Book Synopsis American Indian Law Deskbook by : Hardy Myers
Download or read book American Indian Law Deskbook written by Hardy Myers and published by . This book was released on 2004 with total page 668 pages. Available in PDF, EPUB and Kindle. Book excerpt: Resource added for the Paralegal program 101101.
Book Synopsis Readings in American Indian Law by : Jo Carrillo
Download or read book Readings in American Indian Law written by Jo Carrillo and published by Temple University Press. This book was released on 1998 with total page 372 pages. Available in PDF, EPUB and Kindle. Book excerpt: This collection of works many by Native American scholars introduces selected topics in federal Indian law. Readings in American Indian Law covers contemporary issues of identity and tribal recognition; reparations for historic harms; the valuation of land in land claims; the return to tribal owners of human remains, sacred items, and cultural property; tribal governance and issues of gender, democracy informed by cultural awareness, and religious freedom.
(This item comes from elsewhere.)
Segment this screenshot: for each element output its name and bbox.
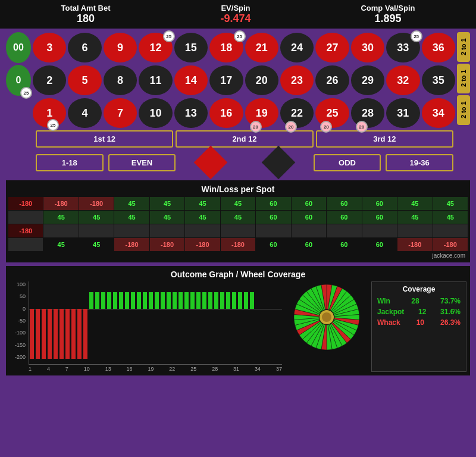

Courses in federal Indian law are often aimed at understanding rules, not cultural conflicts. This book expands doctrinal discussions into understandings of culture, strategy, history, identity, and hopes for the future. Contributions from law, history, anthropology, ethnohistory, biography, sociology, socio-legal studies, and fiction offer an array of alternative paradigms as strong antidotes to our usual conceptions of federal Indian law. Each selection reveals an aspect of how federal Indian law is made, interpreted, implemented, or experienced. Throughout, the book centers on the ever present and contentious issue of identity. At the point where identity and law intersect lies an important new way to contextualize the legal concerns of Native Americans. Author note: Jo Carrillo is Visiting Professor of Law at Stanford Law School, where she is on leave from the University of California, Hastings College of Law.